Crystal Palace y Everton estudian un movimiento poco habitual, un intercambio de extremo por extremo que enviaría a Brennan Johnson y Dwight McNeil en direcciones opuestas. Fuentes cercanas al caso han contado a TEAMtalk que la normativa financiera hace que un trueque directo sea “muy difícil”, aunque no imposible. La parte futbolística está clara. La contable es donde se complica todo.

La etapa de Johnson en el Palace

La llegada de Johnson al Palace fue un fichaje de 35 millones de libras en enero, procedente del Tottenham Hotspur, y en el club ya le ven como una de sus grandes decepciones de alto precio. GiveMeSport asegura que no ha marcado en 18 apariciones con la camiseta del club y que solo ha firmado 1 asistencia en ese tramo. Henry Swain, en Let's Talk Palace, fue tajante sobre lo que ha visto: “No estoy seguro de la mentalidad que le he visto a Brennan Johnson desde que fichó. Una asistencia al final de un partido de Conference League... fuera de eso, no ha aportado nada”.

Hay que reconocérselo: el Palace tiene motivos para abrirle la puerta de salida con rapidez. Un atacante de 35 millones de libras con 1 asistencia en 18 encuentros no es, ni mucho menos, el rendimiento que nadie tenía en mente, y las críticas no han hecho más que crecer porque sus actuaciones no le han dado al club demasiadas razones para esperar.

La situación de McNeil en el Everton

McNeil entra en los últimos 12 meses del contrato de 5 años que firmó cuando llegó al Everton procedente del Burnley en 2022. TEAMtalk señala que el Palace ya se interesó por él en enero y sigue muy pendiente ahora, y las fuentes cercanas a las conversaciones indican que Johnson y McNeil comparten representantes, algo que ha ayudado a que el diálogo sea más llevadero.

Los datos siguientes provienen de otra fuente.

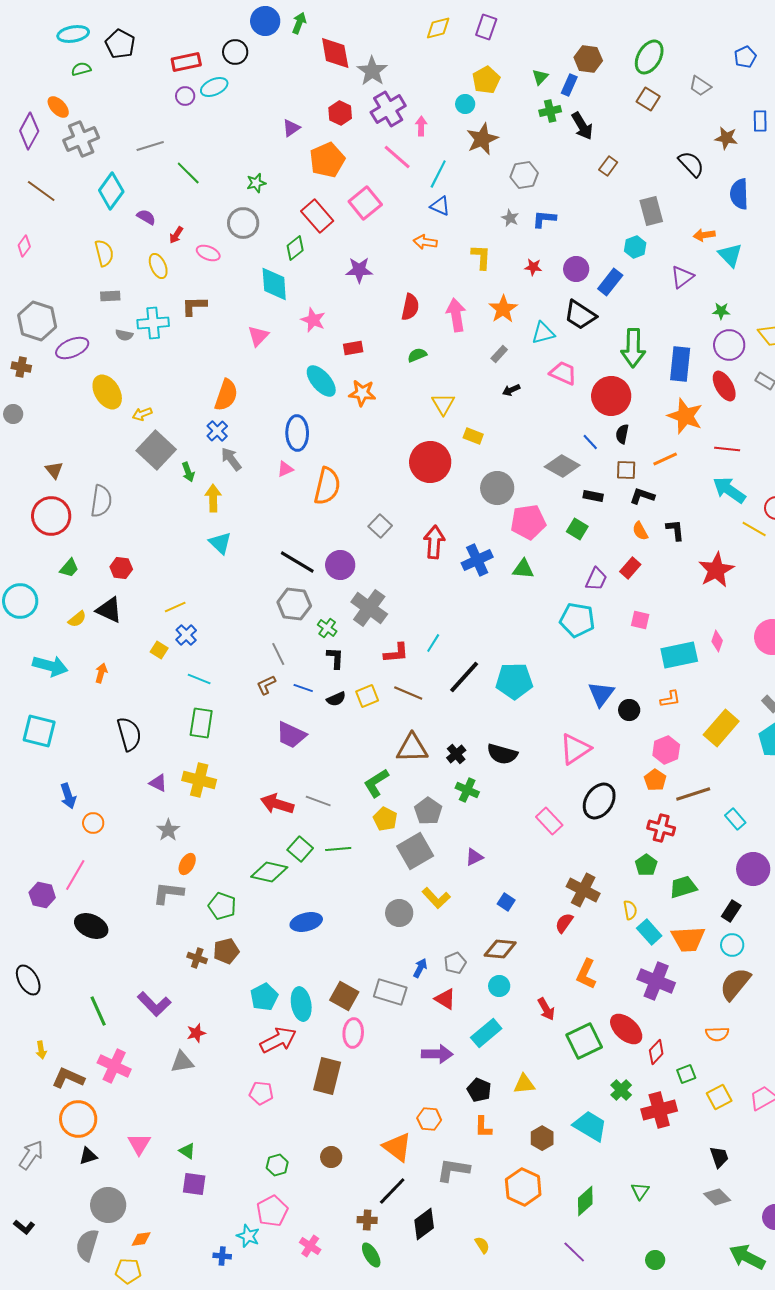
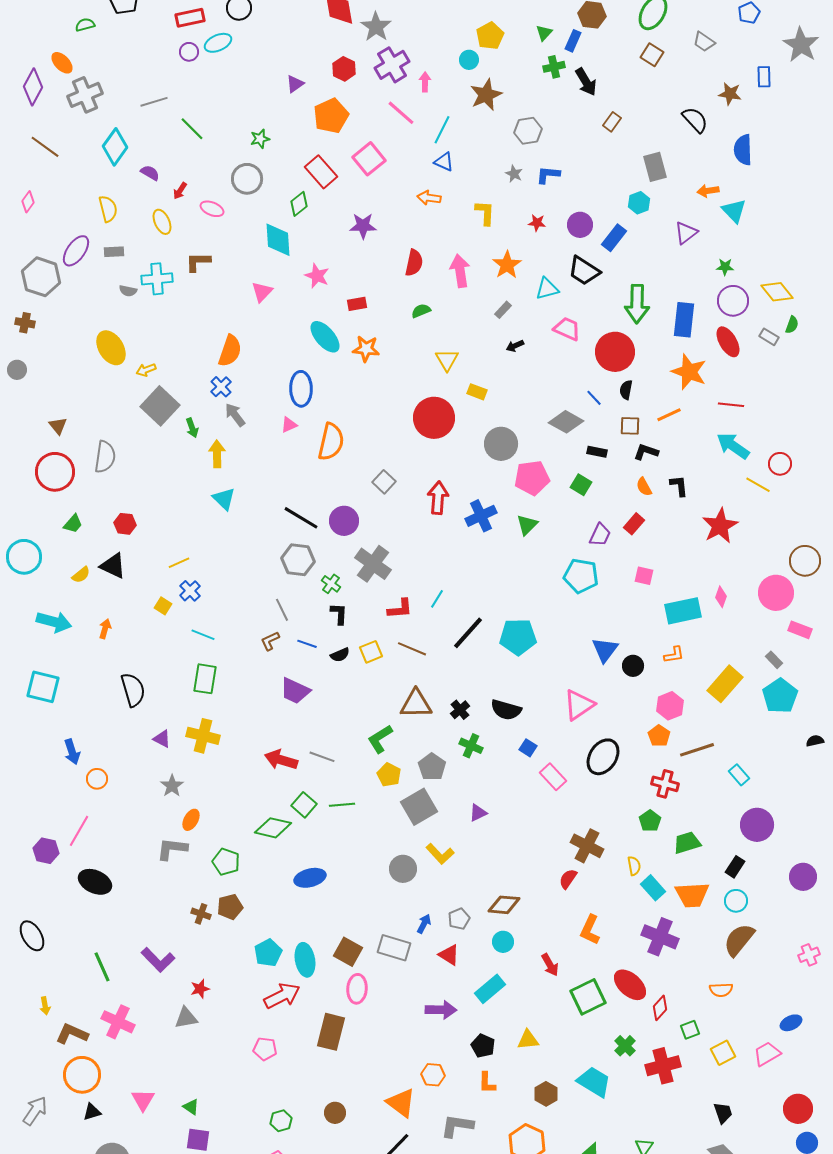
purple ellipse: (72, 348) -> (76, 251), moved, turned -32
green triangle: (523, 569) -> (527, 525), turned -50
blue square: (506, 902) -> (528, 748), moved

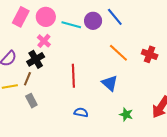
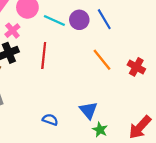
pink cross: (44, 41) -> (12, 31), moved
red line: (73, 76) -> (44, 56), moved
blue triangle: (110, 83) -> (89, 110), moved

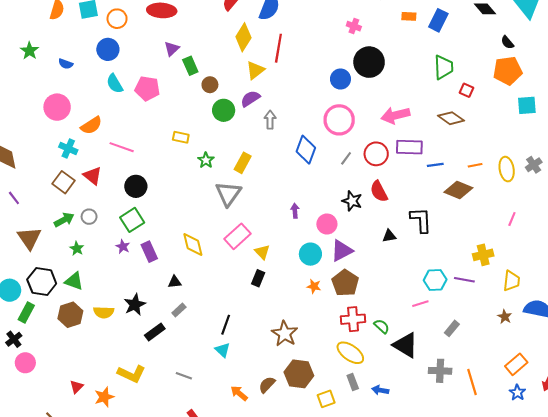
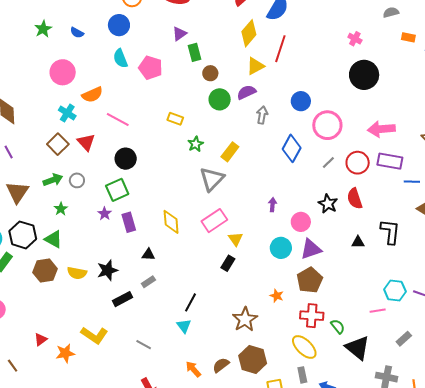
green star: (29, 51) -> (43, 29), moved
blue circle: (340, 79) -> (301, 101), moved
orange star: (314, 286) -> (277, 296), moved

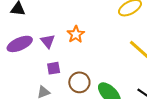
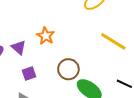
brown circle: (79, 82) -> (68, 69), moved

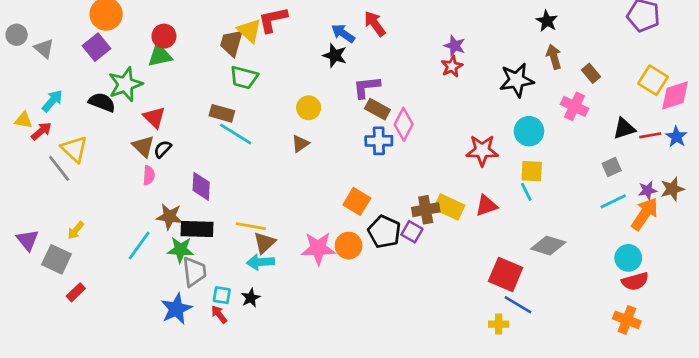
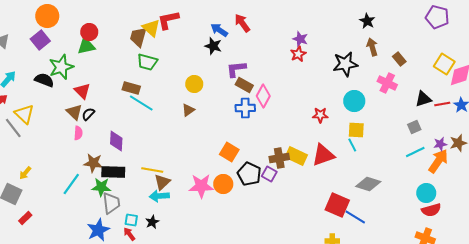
red star: (482, 150) -> (320, 115), size x0.7
red triangle: (486, 206) -> (323, 155), size x1.4
blue line: (518, 305) -> (355, 217), moved

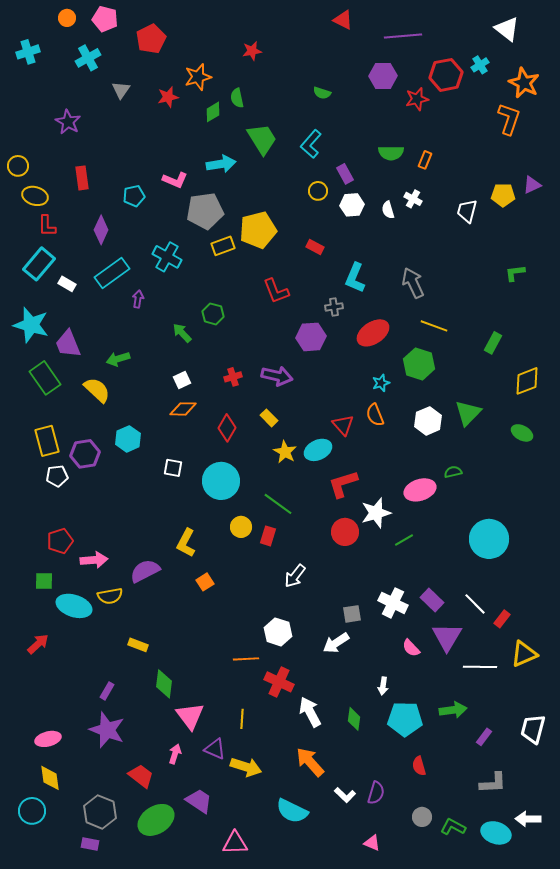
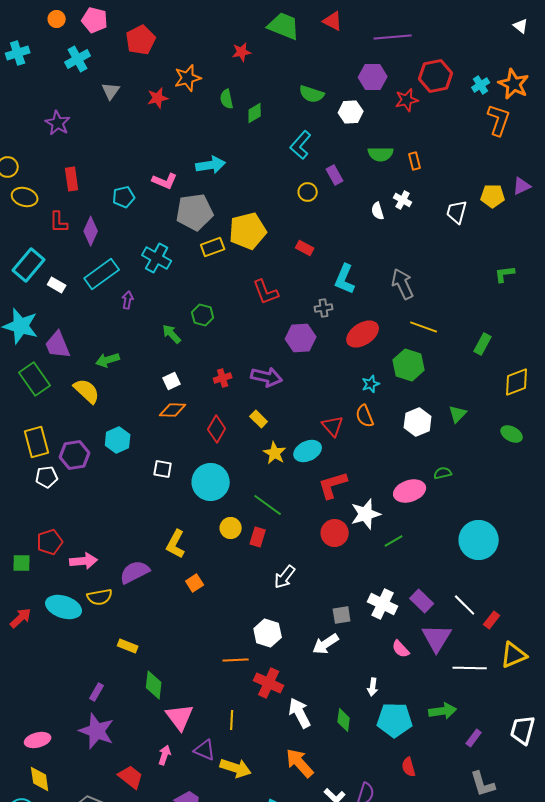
white triangle: (507, 29) -> (521, 26), moved, size x0.6
cyan cross: (480, 65) -> (481, 85), moved
green semicircle: (322, 93) -> (312, 94), size x1.4
green diamond: (213, 112) -> (255, 113), moved
green trapezoid: (262, 139) -> (284, 26), moved, turned -36
orange rectangle: (425, 160) -> (415, 161), turned -36
white hexagon: (352, 205) -> (351, 112), moved
red L-shape: (47, 226) -> (59, 222), moved
green triangle: (468, 413) -> (458, 414), size x0.7
green square: (44, 581) -> (22, 563), moved
red arrow: (38, 644) -> (21, 618), moved
gray L-shape: (493, 783) -> (483, 784), turned 76

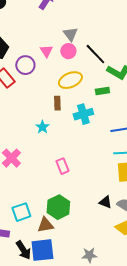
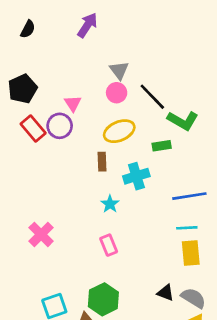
pink triangle: (46, 51) -> (73, 103), moved
purple circle: (25, 65) -> (60, 126), moved
cyan star: (42, 127) -> (110, 204), moved

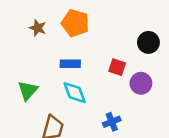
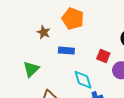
brown star: (38, 28) -> (44, 32), moved
cyan diamond: (75, 93) -> (83, 80), moved

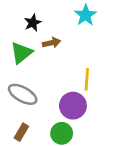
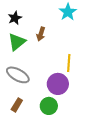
black star: (33, 23) -> (15, 18), moved
brown arrow: (52, 43) -> (41, 34), turned 120

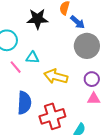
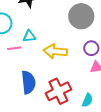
pink line: (16, 67) -> (14, 48), turned -48

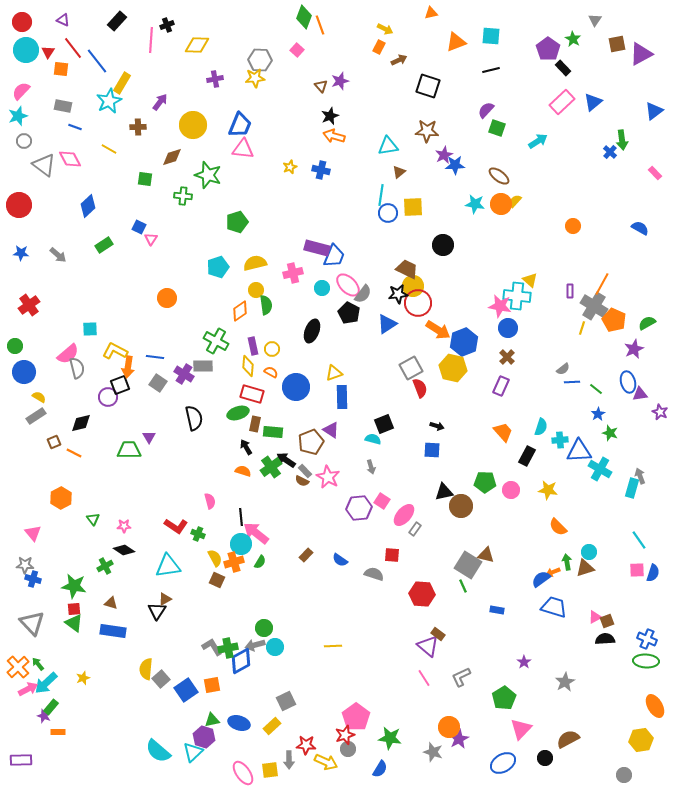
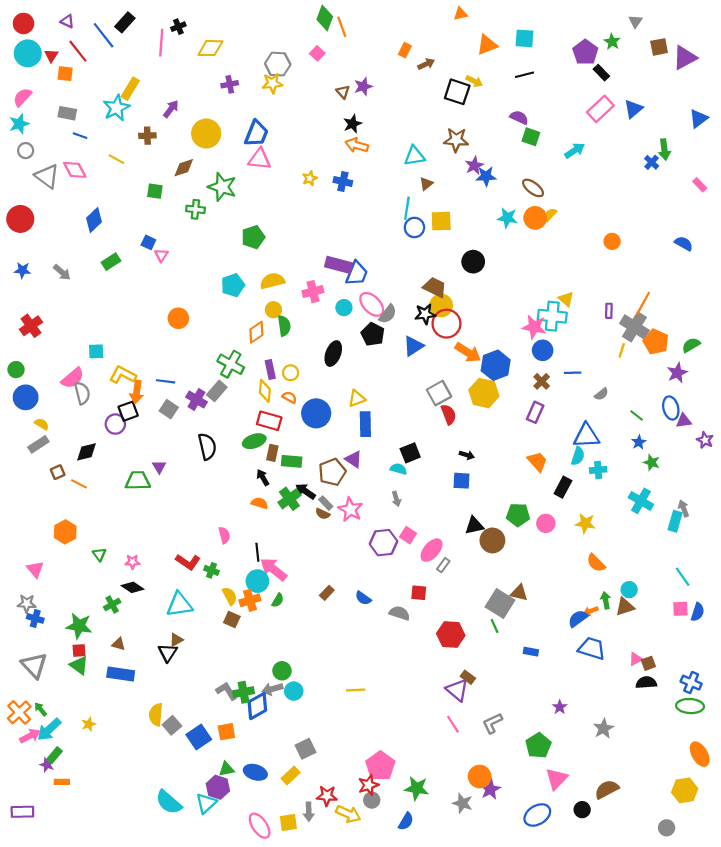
yellow arrow: (385, 29) -> (474, 81), moved
blue line: (97, 61) -> (104, 35), moved
purple semicircle: (486, 110) -> (519, 117), turned 72
gray rectangle: (203, 366) -> (217, 391), turned -48
blue line: (572, 382) -> (573, 373), moved
blue triangle: (579, 451) -> (586, 436), moved

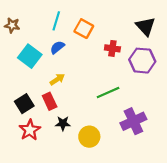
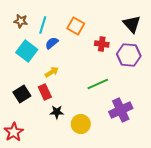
cyan line: (56, 21) -> (43, 25), moved
brown star: (12, 25) -> (21, 21), moved
red star: (30, 130) -> (14, 132), moved

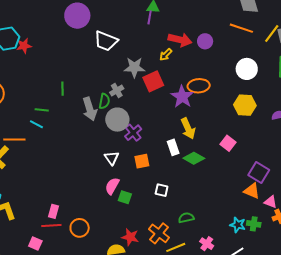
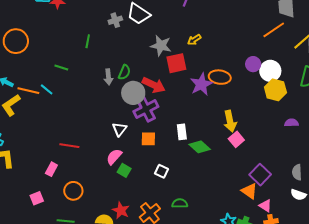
orange line: (241, 28) -> (274, 30), turned -65
red arrow: (180, 40) -> (154, 85), moved
purple circle: (205, 41) -> (253, 64), moved
green line: (62, 89) -> (88, 41), moved
gray cross: (117, 90) -> (115, 20), moved
yellow hexagon: (245, 105) -> (275, 90), moved
gray arrow: (90, 109) -> (108, 77), size x0.7
cyan line: (36, 124) -> (47, 89), moved
yellow arrow: (188, 128) -> (230, 121), moved
purple cross: (133, 133) -> (146, 109), size x1.4
red line: (51, 226) -> (69, 146), moved
pink square: (35, 243) -> (37, 198), moved, turned 32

La parte del Everton también tiene lógica. McNeil ha jugado 297 minutos en sus últimos 5 partidos con los toffees, con una media de 59,4 minutos por aparición, así que no está blindado como titular intocable. Ese es justo el tipo de uso que puede abrir la puerta a un movimiento si llega la oferta adecuada y la estructura encaja.

El problema sigue siendo el mismo que planea sobre toda la operación. A ambos clubes les gustan partes del trato, pero para que un intercambio directo salga adelante tienen que cuadrar las valoraciones y la normativa, y ahí está la gran traba. Por ahora, las conversaciones giran en torno a si un trueque tan raro puede hacerse viable antes de que nadie se lance a darlo por cerrado.